Fait rare, la chambre de commerce des États-Unis, alliée inconditionnelle des républicains et de Donald Trump, a dénoncé vertement cette coupe qui ne va pas dans “l’intérêt des États-Unis, étant donné le rôle essentiel de l’organisation dans l’aide apportée à d’autres pays, en particulier dans le monde en développement”, a dit le vice-président du groupe de pression, Myron Brilliant, mercredi.
Pour l’Association médicale américaine, il s’agit d’un “pas dangereux dans la mauvaise direction, qui va rendre la lutte contre la COVID-19 plus difficile.”
Combler le vide
Lors de sa conférence de presse quotidienne mercredi, le directeur général de l’OMS, Tedros Adhanom Ghebreyesus a indiqué qu’il allait évaluer l’effet de la décision américaine sur le fonctionnement de l’organisation et a assuré qu’il travaillait avec ses partenaires “pour combler le manque et s’assurer qu’il n’y ait pas d’interruption de programmes”.
“L’OMS ne combat pas seulement la COVID-19, a-t-il dit. Nous luttons aussi contre la polio, la rougeole, le paludisme, le virus Ebola, le VIH, la tuberculose, la malnutrition, le cancer, le diabète, les problèmes de santé mentale et de nombreuses autres maladies infectieuses.”
Par ce coup d’éclat, en pleine crise du coronavirus, Donald Trump vient une fois de plus chercher un coupable facile pour éviter d’assumer ses responsabilités dans la gestion erratique de l’urgence sanitaire, estime Vincent Raynault, spécialiste de la communication politique au Emerson College de Boston.
“Il fait face à des critiques de plus en plus vives et sa cote de popularité est désormais en baisse après avoir monté de manière marquée au début de la crise, dit-il.
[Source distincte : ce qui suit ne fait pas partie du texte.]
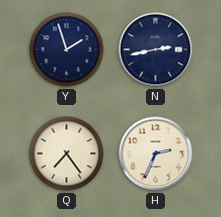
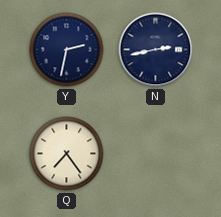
Y: 1:57 -> 2:32
H: 2:34 -> none
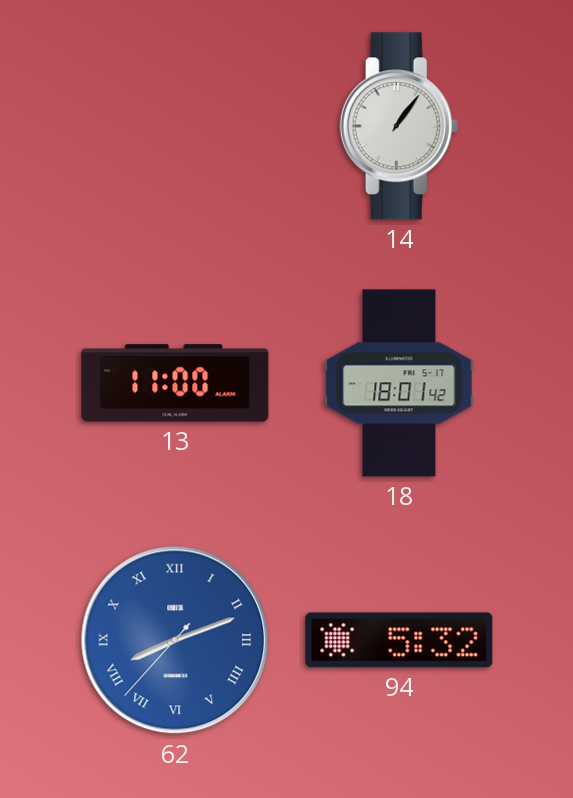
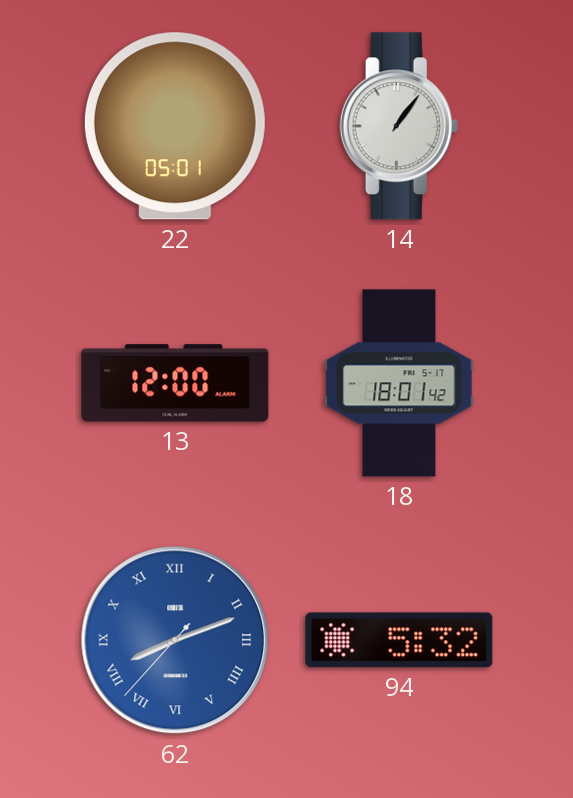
22: none -> 05:01
13: 11:00 -> 12:00
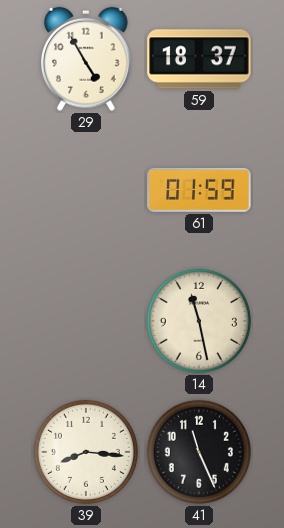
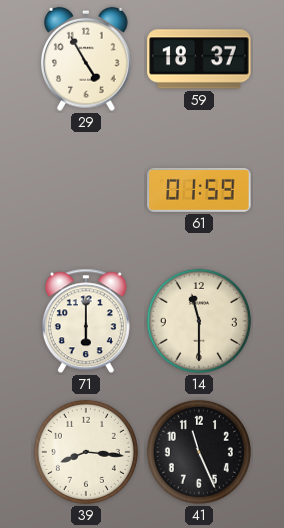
71: none -> 6:00
14: 11:28 -> 11:30
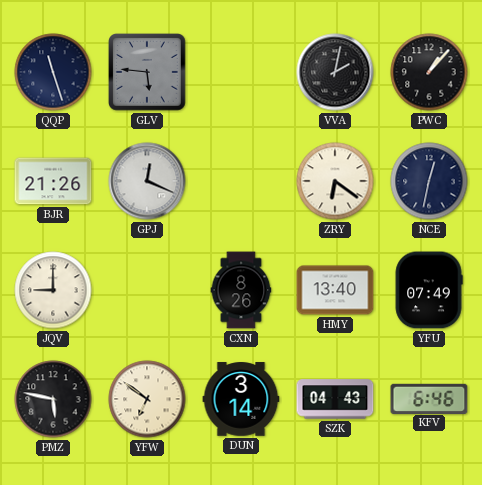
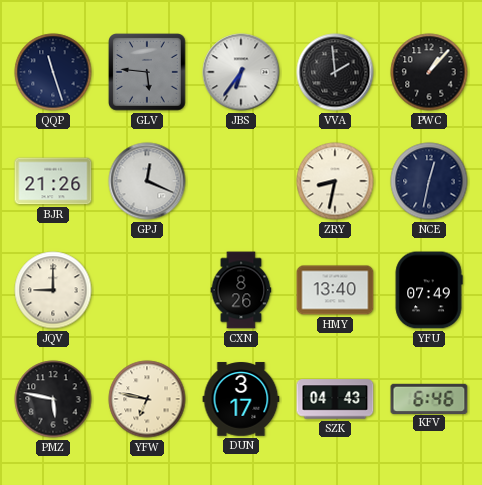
JBS: none -> 6:36
VVA: 2:02 -> 1:59
ZRY: 6:21 -> 8:32
YFW: 6:51 -> 6:47
DUN: 3:14 -> 3:17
La suppression des fonds à l’OMS lui permet donc de changer temporairement le sujet de prédilection des médias d’information, mais également de mobiliser sa base électorale autour de son idée d’être plus indépendant sur le plan international, de se distancer de l’autorité des organisations internationales telles que l’ONU, l’OMC, ainsi que l’OMS.”
L’organisation internationale s’ajoute à une longue liste de boucs émissaires comprenant les gouverneurs des États qui, selon Trump, ont manqué de leadership et les démocrates qui, après avoir alimenté le “canular” de la pandémie, selon lui, bloquent désormais sa capacité à répondre à la crise financière. “Sur un plan strictement médiatique, la stratégie lui permet d’esquiver certaines critiques, dit M. Raynault. Mais elle ne lui permet certainement pas de régler la crise.”